It's a little off topic, but, your post reminded me of two interesting items from the world of literary titbits.

Quote:
I shall write a book some day about the appropriateness of names. Geoffrey Chaucer has a ribald ring, as is proper and correct, and Alexander Pope was inevitably Alexander Pope. Colley Cibber was a silly little man without much elegance and Shelley was very Percy and very Byshee.

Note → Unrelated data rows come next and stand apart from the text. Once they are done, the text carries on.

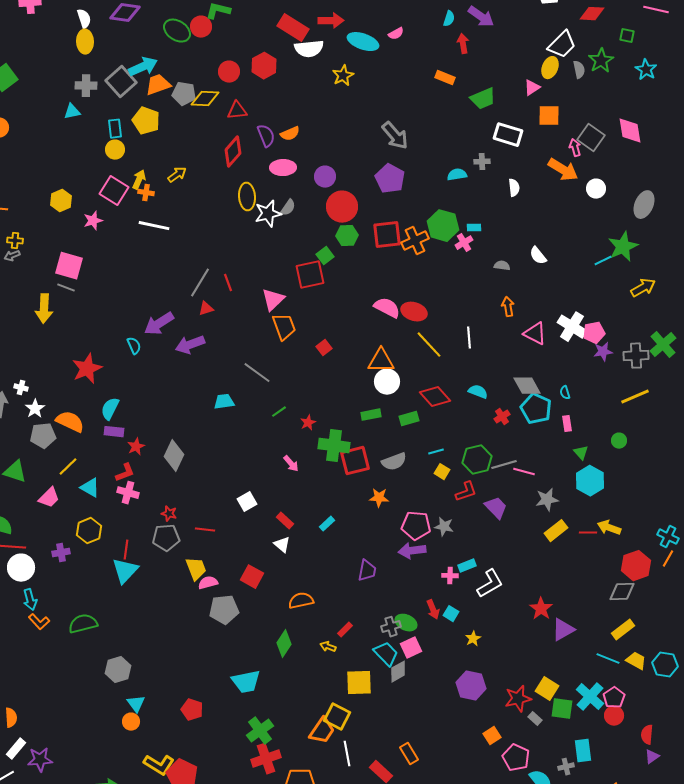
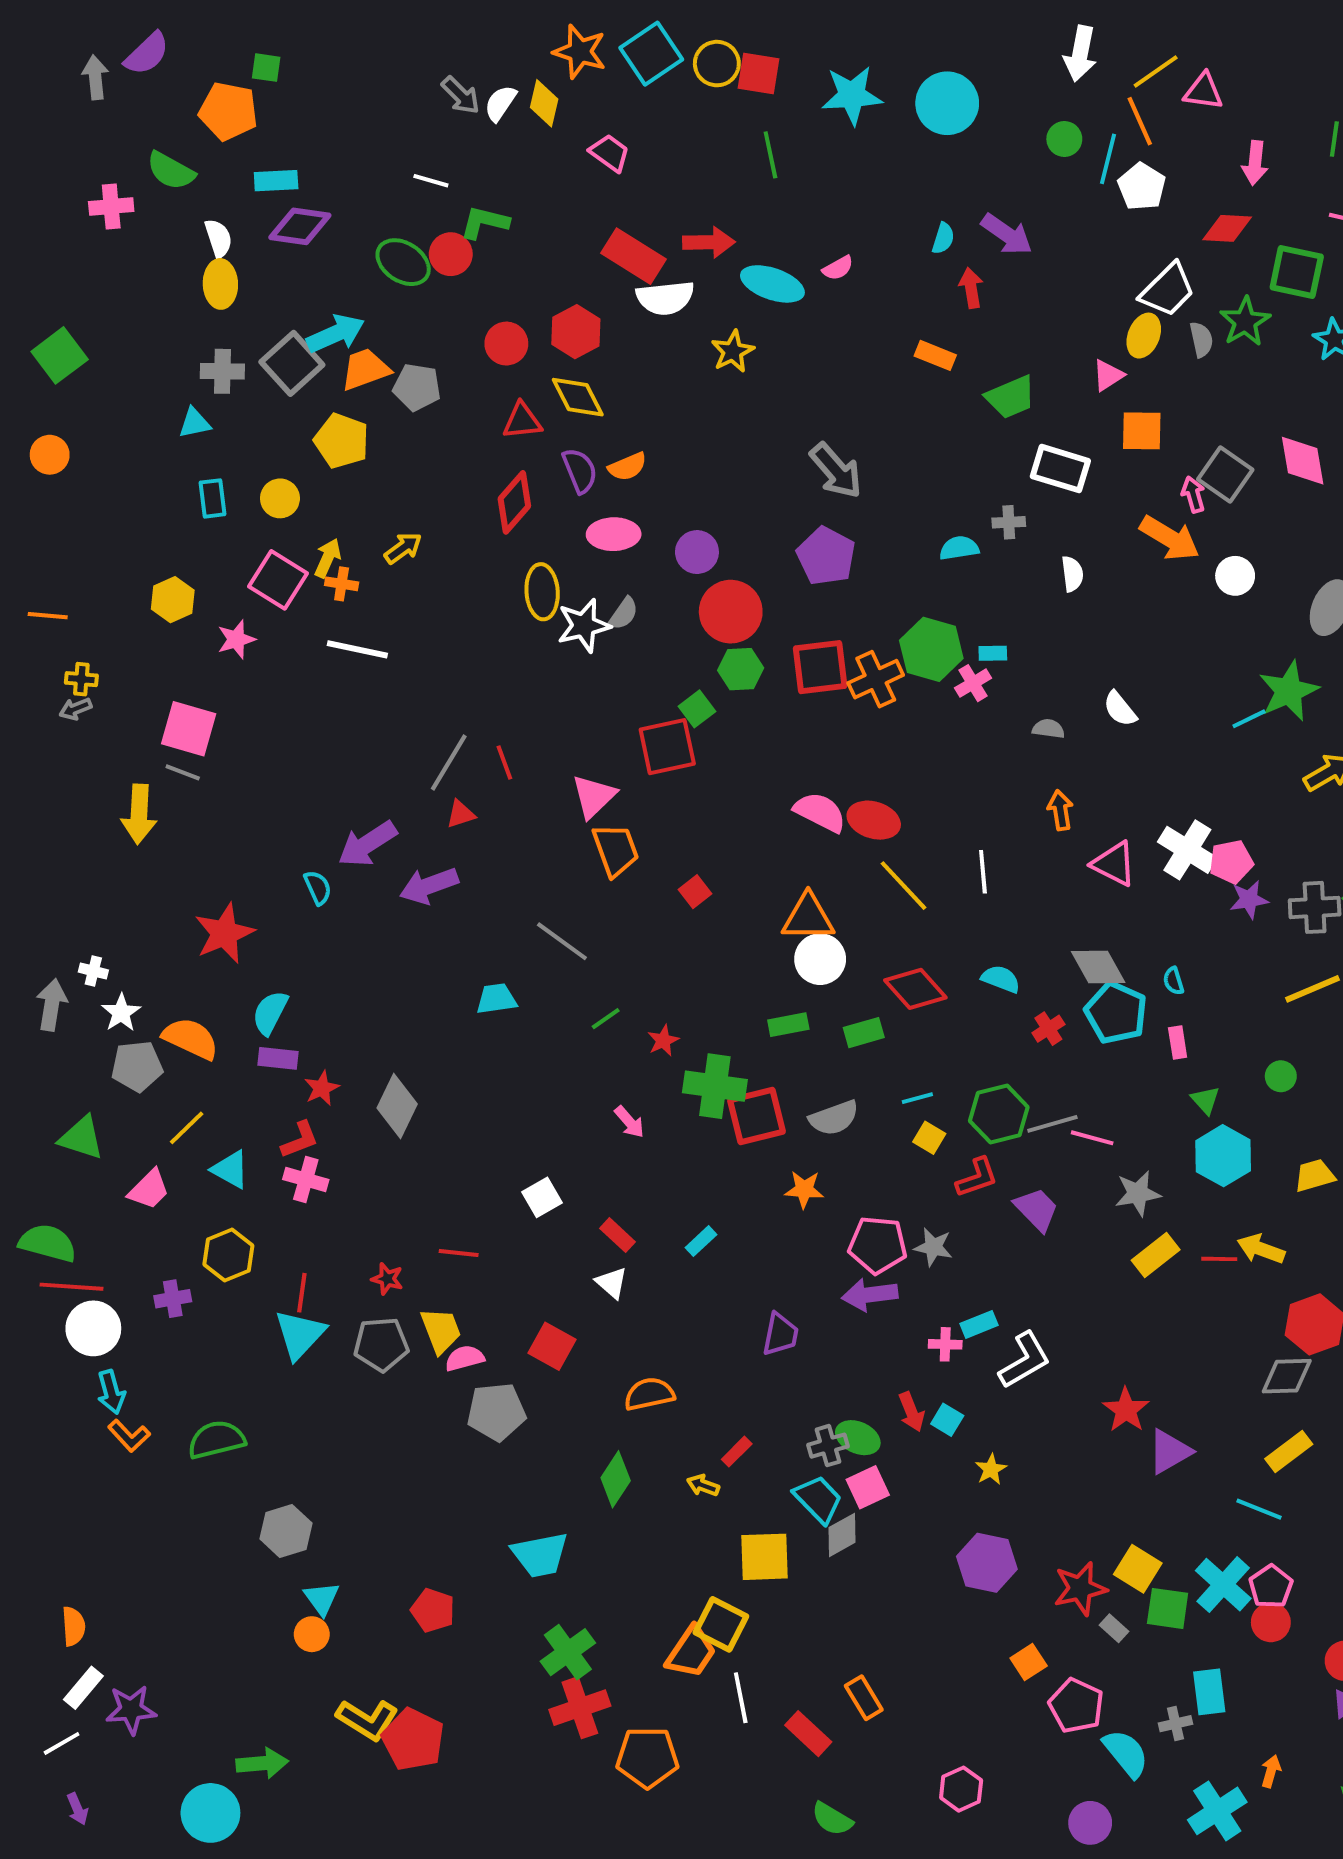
green square: (627, 36) -> (1297, 272), size x1.8
yellow diamond: (205, 99) -> (578, 397), moved, turned 60
cyan rectangle: (115, 129) -> (212, 498), moved
red star: (169, 514) -> (387, 1279), moved
gray pentagon: (166, 538) -> (381, 1344), moved
yellow trapezoid: (636, 661) -> (1315, 1176), moved, turned -45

—James Joyce, quoted in Voices: A Memoir, 'At Sylvia's' by Frederic Prokosch. Joyce was replying to a question from the young author and poet Prokosch "What do you think of Virginia Woolf?" Joyce answered that it was "an impressive name... she married her wolfish husband purely in order to change her name. Virginia Stephens is not a name for an exploratory authoress.


Quote:
We find ourselves in something of a quandary when it comes to making up our minds about the phenomenon which Stekel calls, "the compulsion of the name". What he means by this is the sometimes quite grotesque coincidence between a man's name and his peculiarities or profession. For instance, Her Gross (Mr Grand) suffers from delusions of grandeur, Herr Kleiner (Mr Small) has an inferiority complex. The Altman sisters marry men twenty years older than themselves. Herr Feist (Mr Stout) is the Food Minister, Herr Rosstauscher (Mr Horsetrader) is a lawyer, Herr Kalberer (Mr Calver) is an obstetrician, Herr Freud (Joy) champions the pleasure-principle, Herr Adler (eagle) the will-to-power, Herr Jung (young) the idea of rebirth, and so on. Are these whimsicalities of chance, or the suggestive effects of a name, as Stekel seems to suggest, or are they meaningful coincidences?